Former Israel PM Olmert convicted of bribery: report

Former Israel PM Olmert convicted of bribery: report

TEL AVIV - Agence France-Presse
Tel Aviv district court on Monday convicted former prime minister Ehud Olmert in a trial for corruption linked to a major property development in Jerusalem, Israeli media reports said.        

The ruling marks the first time a former Israeli premier has been convicted of bribery in what has been called one of the worst corruption scandals in the country's history.        

According to public Channel 1 television, Olmert was convicted on two counts of receiving bribes linked to construction of Jerusalem's massive Holyland residential complex dating from when he was the city's mayor.        

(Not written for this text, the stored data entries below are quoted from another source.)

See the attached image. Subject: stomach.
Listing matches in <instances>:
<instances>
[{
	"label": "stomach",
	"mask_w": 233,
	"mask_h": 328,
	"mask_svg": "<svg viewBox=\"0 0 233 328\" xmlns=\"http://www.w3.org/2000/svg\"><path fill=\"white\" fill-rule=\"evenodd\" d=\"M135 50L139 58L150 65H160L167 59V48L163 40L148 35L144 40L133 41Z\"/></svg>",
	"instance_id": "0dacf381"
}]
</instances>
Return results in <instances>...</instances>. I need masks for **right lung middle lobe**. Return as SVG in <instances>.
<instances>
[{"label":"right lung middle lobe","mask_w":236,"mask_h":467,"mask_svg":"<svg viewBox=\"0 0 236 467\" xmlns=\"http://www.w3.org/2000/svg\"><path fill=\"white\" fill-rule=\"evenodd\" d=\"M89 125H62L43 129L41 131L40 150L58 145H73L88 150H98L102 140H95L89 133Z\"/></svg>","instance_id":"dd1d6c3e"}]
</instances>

"We're talking about corrupt and filthy practices," Judge David Rosen said while reading out the verdict, his remarks playing out across all Israeli media.        

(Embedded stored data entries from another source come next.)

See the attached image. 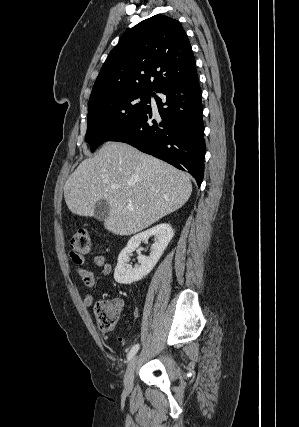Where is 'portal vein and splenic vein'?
I'll return each instance as SVG.
<instances>
[{"instance_id":"portal-vein-and-splenic-vein-1","label":"portal vein and splenic vein","mask_w":299,"mask_h":427,"mask_svg":"<svg viewBox=\"0 0 299 427\" xmlns=\"http://www.w3.org/2000/svg\"><path fill=\"white\" fill-rule=\"evenodd\" d=\"M113 187H115V186H113ZM127 207L130 208V209H133V206L131 204H128Z\"/></svg>"}]
</instances>
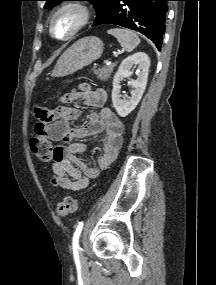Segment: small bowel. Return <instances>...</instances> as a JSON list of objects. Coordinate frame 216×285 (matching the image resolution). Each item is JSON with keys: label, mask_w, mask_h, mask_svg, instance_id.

He also spoke of a "corrupt political system which has decayed over the years... and in which hundreds of thousands of shekels were transferred to elected officials".
      
Rosen also said the former premier had lied to the court in a bid to "blacken the name" of the state's witness.
      
Olmert reportedly sat expressionless throughout the verdict.        

In 2010, Olmert was named the key suspect in the so-called Holyland affair on suspicion that he received bribes totalling some 1.5 million shekels ($430,000, 312,000 euros at today's exchange rate), although the prosecution later reduced the sum received by about half.        

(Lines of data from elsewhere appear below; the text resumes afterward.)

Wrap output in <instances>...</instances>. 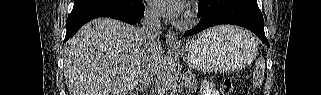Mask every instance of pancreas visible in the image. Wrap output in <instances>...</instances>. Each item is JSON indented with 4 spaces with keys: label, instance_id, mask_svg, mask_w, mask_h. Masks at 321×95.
Instances as JSON below:
<instances>
[{
    "label": "pancreas",
    "instance_id": "1",
    "mask_svg": "<svg viewBox=\"0 0 321 95\" xmlns=\"http://www.w3.org/2000/svg\"><path fill=\"white\" fill-rule=\"evenodd\" d=\"M184 85L187 89V92H195L197 89V79L196 77L191 74L187 73L184 77Z\"/></svg>",
    "mask_w": 321,
    "mask_h": 95
}]
</instances>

He was mayor of Jerusalem from 1993 to 2003, after which he served as a cabinet minister, holding the trade and industry portfolio as well as several others, before becoming premier in 2006.
      
He led the centre-right Kadima party into government, but resigned from the premiership in September 2008 after police recommended that he be indicted in several graft cases.
      
In July 2012, a Jerusalem court found Olmert guilty of breach of trust in a closely watched corruption case, but cleared him on two more serious charges related to the alleged receipt of cash-stuffed envelopes and multiple billing for trips abroad.        

He was fined $19,000 and given a suspended jail sentence for graft.
      
The conviction related to favours that Olmert granted a former colleague while serving as the trade and industry minister.